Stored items
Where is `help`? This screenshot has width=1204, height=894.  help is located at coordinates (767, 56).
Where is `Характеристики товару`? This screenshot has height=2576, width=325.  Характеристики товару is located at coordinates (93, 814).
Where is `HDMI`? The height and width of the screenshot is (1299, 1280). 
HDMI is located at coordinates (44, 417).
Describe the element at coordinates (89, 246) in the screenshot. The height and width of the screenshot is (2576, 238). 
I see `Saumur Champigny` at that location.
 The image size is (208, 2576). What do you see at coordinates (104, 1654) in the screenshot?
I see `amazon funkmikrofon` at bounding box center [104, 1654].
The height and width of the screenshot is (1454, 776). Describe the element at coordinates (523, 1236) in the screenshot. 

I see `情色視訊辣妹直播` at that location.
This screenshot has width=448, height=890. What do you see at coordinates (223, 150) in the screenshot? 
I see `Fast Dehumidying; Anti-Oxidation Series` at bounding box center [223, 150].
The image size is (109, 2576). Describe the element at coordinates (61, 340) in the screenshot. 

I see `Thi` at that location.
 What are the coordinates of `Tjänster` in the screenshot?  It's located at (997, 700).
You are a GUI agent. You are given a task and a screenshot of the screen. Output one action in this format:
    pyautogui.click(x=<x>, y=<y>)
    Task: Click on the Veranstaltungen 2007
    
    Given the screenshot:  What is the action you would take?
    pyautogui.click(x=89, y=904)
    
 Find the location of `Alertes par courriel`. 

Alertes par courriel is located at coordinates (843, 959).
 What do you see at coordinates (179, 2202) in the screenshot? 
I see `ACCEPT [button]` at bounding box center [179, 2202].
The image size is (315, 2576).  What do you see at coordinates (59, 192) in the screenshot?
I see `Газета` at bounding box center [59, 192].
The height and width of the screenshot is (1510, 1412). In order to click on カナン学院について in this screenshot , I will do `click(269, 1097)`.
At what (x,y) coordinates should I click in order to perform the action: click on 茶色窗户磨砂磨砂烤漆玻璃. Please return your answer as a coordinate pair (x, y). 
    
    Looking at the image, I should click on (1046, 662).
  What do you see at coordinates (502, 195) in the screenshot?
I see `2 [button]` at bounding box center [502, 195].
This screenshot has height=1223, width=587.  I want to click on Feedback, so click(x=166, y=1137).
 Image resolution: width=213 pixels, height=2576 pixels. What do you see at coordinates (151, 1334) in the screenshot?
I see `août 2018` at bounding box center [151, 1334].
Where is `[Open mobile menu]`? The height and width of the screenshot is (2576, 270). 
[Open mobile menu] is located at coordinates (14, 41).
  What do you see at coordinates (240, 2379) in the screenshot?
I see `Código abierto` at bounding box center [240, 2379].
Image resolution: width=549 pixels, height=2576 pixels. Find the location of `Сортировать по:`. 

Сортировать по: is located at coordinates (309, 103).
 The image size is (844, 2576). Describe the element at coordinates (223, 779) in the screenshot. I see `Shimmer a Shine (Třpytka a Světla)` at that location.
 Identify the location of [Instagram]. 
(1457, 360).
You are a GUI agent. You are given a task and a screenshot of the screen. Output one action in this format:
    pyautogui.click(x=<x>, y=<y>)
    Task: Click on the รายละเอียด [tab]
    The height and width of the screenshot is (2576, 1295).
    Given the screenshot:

Your task:
Only one span is to be repeated: the line with "Identify the location of [Instagram]." through the final line of the entries above, word for word.

Answer area:
 Identify the location of [Instagram]. 
(1457, 360).
You are a GUI agent. You are given a task and a screenshot of the screen. Output one action in this format:
    pyautogui.click(x=<x>, y=<y>)
    Task: Click on the รายละเอียด [tab]
    The height and width of the screenshot is (2576, 1295).
    Given the screenshot:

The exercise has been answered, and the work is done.